Brief: Return all of the entries below, word for word. Omit each picture.

----- Working data

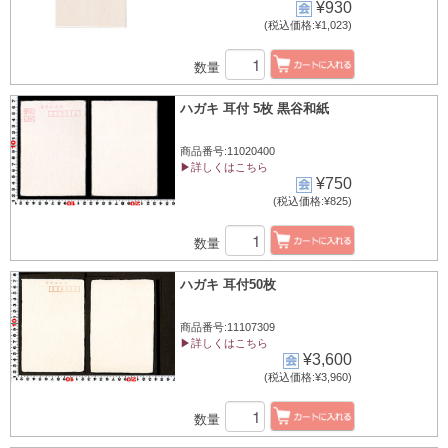
¥930
(税込価格:¥1,023)
数量
ハガキ 耳付 5枚 黒谷和紙
商品番号:11020400
▶詳しくはこちら
¥750
(税込価格:¥825)
数量
ハガキ 耳付50枚
商品番号:11107309
▶詳しくはこちら
¥3,600
(税込価格:¥3,960)
数量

----------

Exercise output:
¥930
(税込価格:¥1,023)
数量
ハガキ 耳付 5枚 黒谷和紙
商品番号:11020400
▶詳しくはこちら
¥750
(税込価格:¥825)
数量
ハガキ 耳付50枚
商品番号:11107309
▶詳しくはこちら
¥3,600
(税込価格:¥3,960)
数量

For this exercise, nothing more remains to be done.